Ik kan er rustig tussendoor ‘wandelen’ op de toppen van mijn zwemvliezen. Zo lig ik heel stabiel, en kan ik heel secuur deze planten uitgooien, en al gauw weerklinkt de eerst ‘JA’, vis!
Ik ben gestart met een nieuwe uit te testen hengel. Zoals steeds moeten de eerste vis en de nieuwe stok samen op de foto.
De eerste vis op deze nieuwe hengel.
Deze Evoque is de 2.7 meter versie van een eerder geteste, lichtere hengel waar ik ondertussen behoorlijk zot van ben. Van deze 35 grammer was ik bij het eerste aanvoelen niet direct zo wild.
Hij is wel even mooi, zeker even gevoelig, maar niet zo parabolisch in zijn buiging. Tja, ik weet ondertussen wel dat technisch gezien die parabolische exemplaren niet altijd de top zijn, maar ik hou zo erg van een hengel die rond gaat tot in het handvat.
Het zal ergens een (overigens zeer prettige) fout zijn in mijn hersenen. Deze stok doet echter wel perfect wat van hem gevraagd wordt. Hij schiet mijn plugje ver en gericht weg, en ik voel perfect ieder stokje, en stukje wier waar mijn ‘zwemmertje’ aan voorbij komt.
Tik, plantje, tik, stengeltje, tok: aanbeet! De aanslag volgt snel, en daar is het volgende slachtoffer al. De Rapalla Jointed waarvoor ik koos, vanwege de opdiepte, volbrengt zijn verleidings-job al even goed als 30 jaar geleden.
Weer eentje op de Jointed.
Ik lig aan de kant waar de wind op staat, en het geluid komt van de andere kant goed door. Ik hoor in de verte dat Wim nog niets ving, de twee anderen zitten ondertussen al aan een vis of acht.
Vlot loop ik in, want regelmatig mag ik aanslaan. Het valt op dat de groenjassen niet tussen de stoppels liggen, maar er kort voor, op zowat 1.2 meter diepte. Toch preferen ze vegetatie, want als ik niet in de omgeving van planten vis, krijg ik geen beten.

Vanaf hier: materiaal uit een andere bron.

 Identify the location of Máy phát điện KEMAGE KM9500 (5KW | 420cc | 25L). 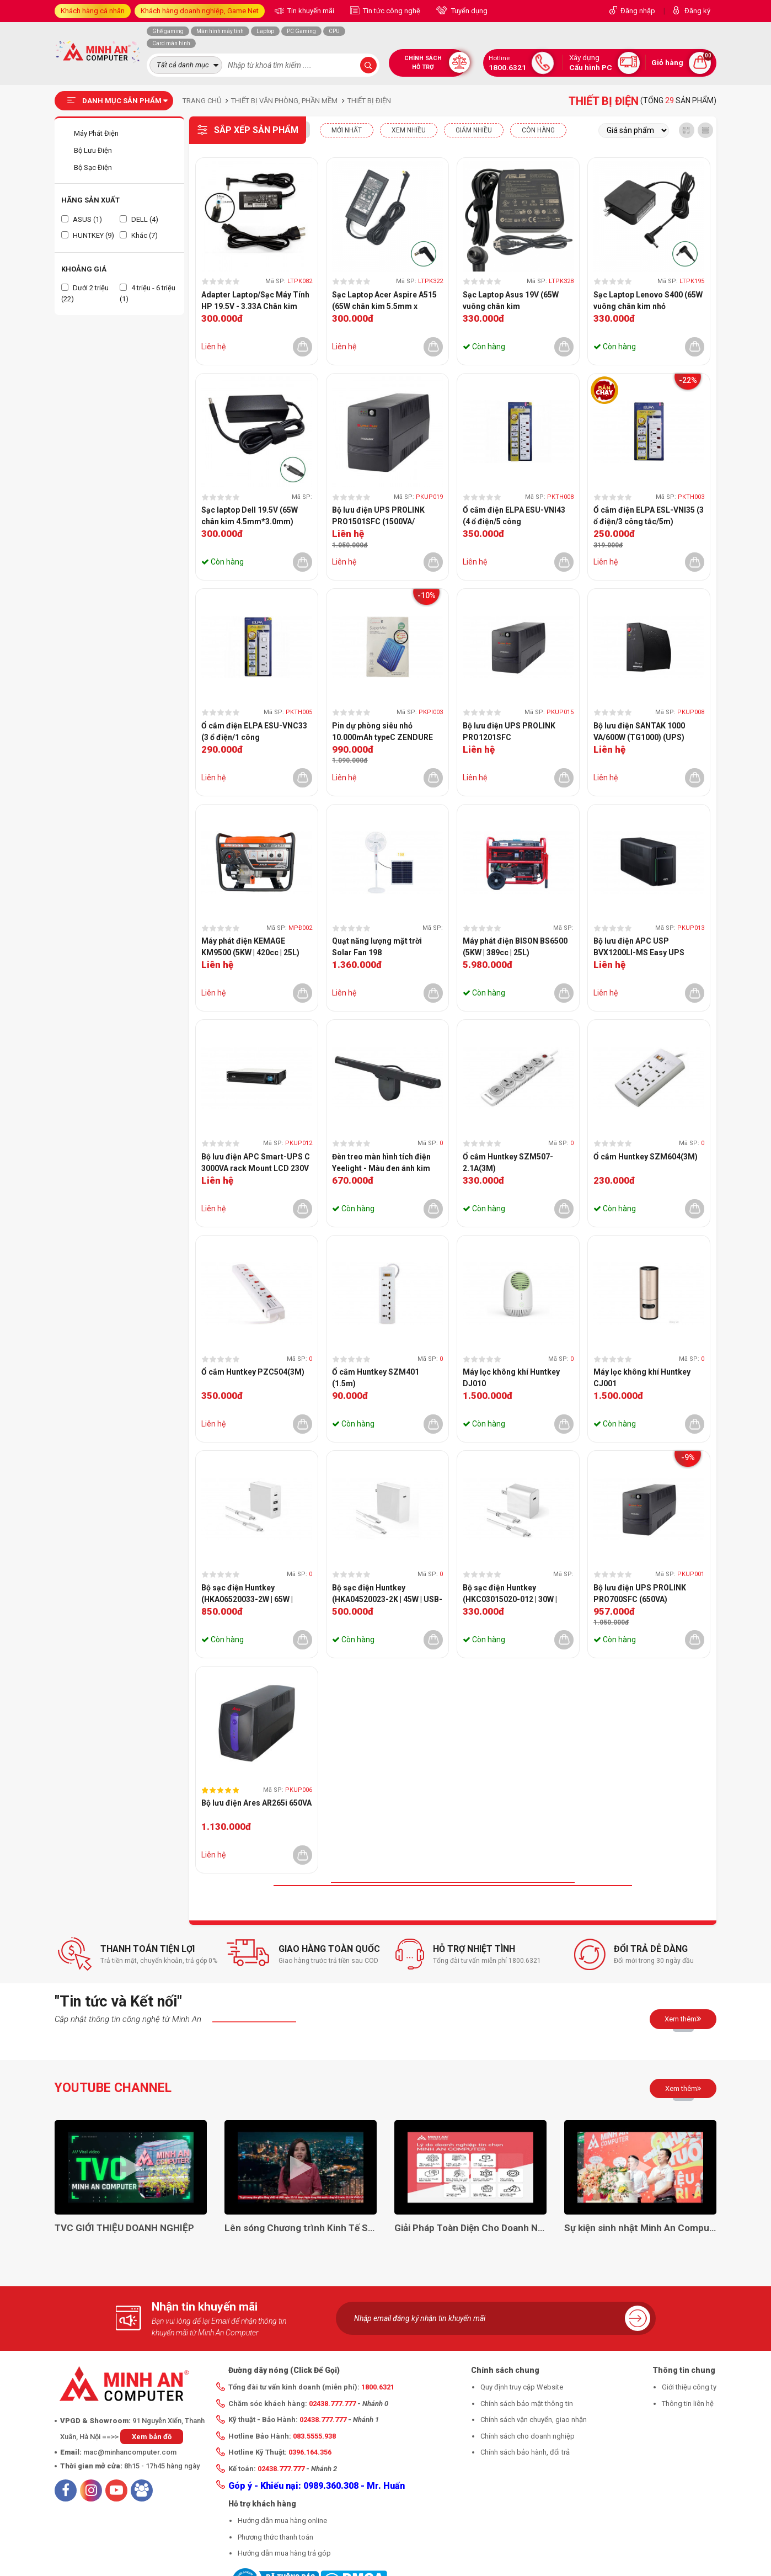 (250, 946).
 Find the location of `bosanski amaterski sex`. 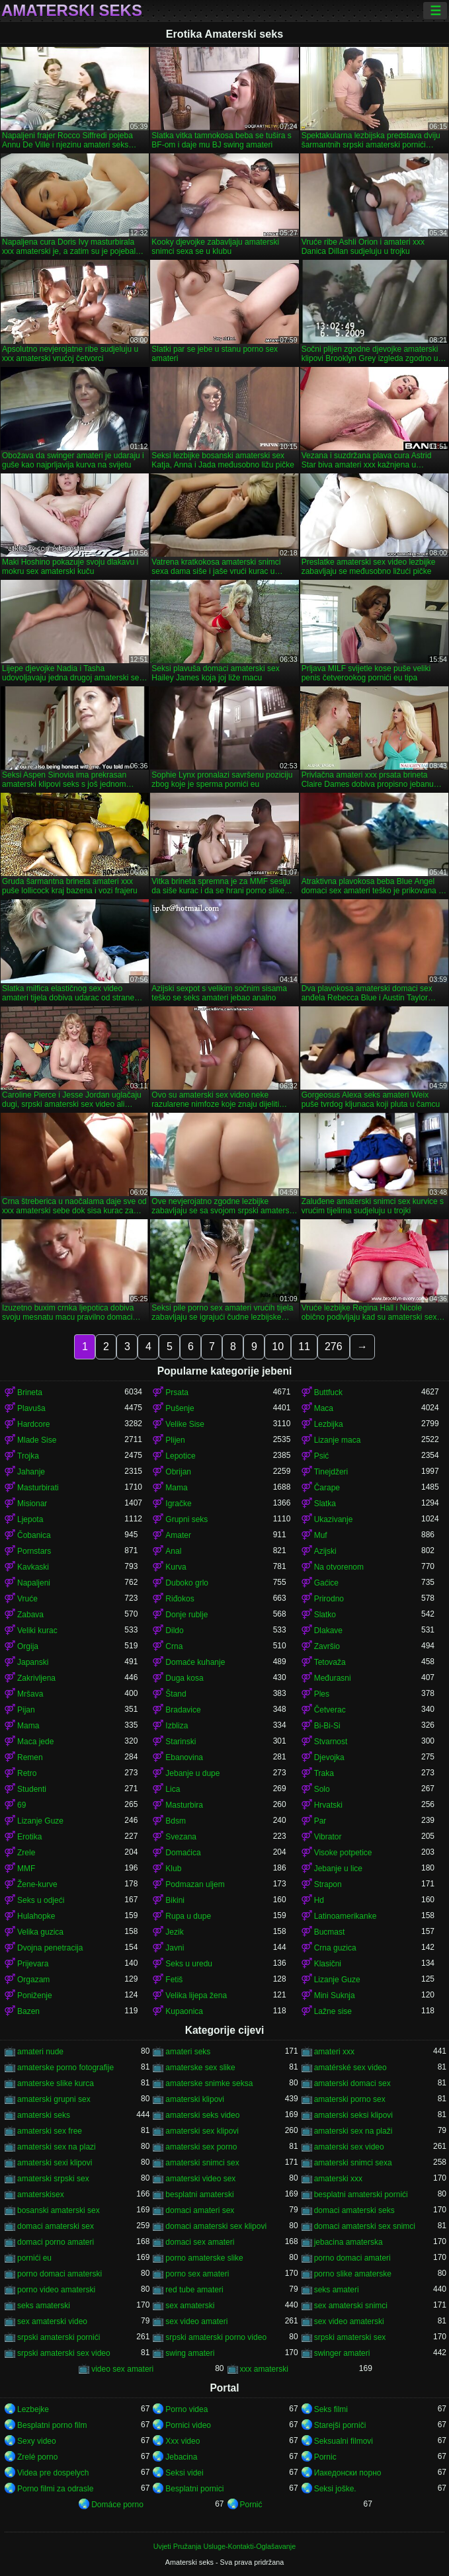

Mijn teller staat op zes als de stoppels zijn uitgevist. Dat het paaifeest hier al voorbij is, merk ik op aan de schade die sommige aan hun lijf hebben. Al valt die meestal best wel mee, ik zag al ergere orgie-wonden. Euch, bij vissen uiteraard.
Lichte paaischade.
Op zoek naar nieuwe stekken dus. In de omgeving van het grote eiland liggen ze al met drie, dus daarop hoef ik me niet meer toe te leggen. Ik ga op zoek naar gelijkaardige stekken, als die ik net beviste.
Stukken verderop liggen die wel, al weet ik dat de bodem daar slijkerig is, en eigenlijk meestal niet te veel snoek herbergt. Terwijl ik er naar toe vaar kan ik het wat dieper water uitvissen. Ik ben blij dat ik hierbij eindelijk mijn Sedcuto-Jerkbaitje kan monteren.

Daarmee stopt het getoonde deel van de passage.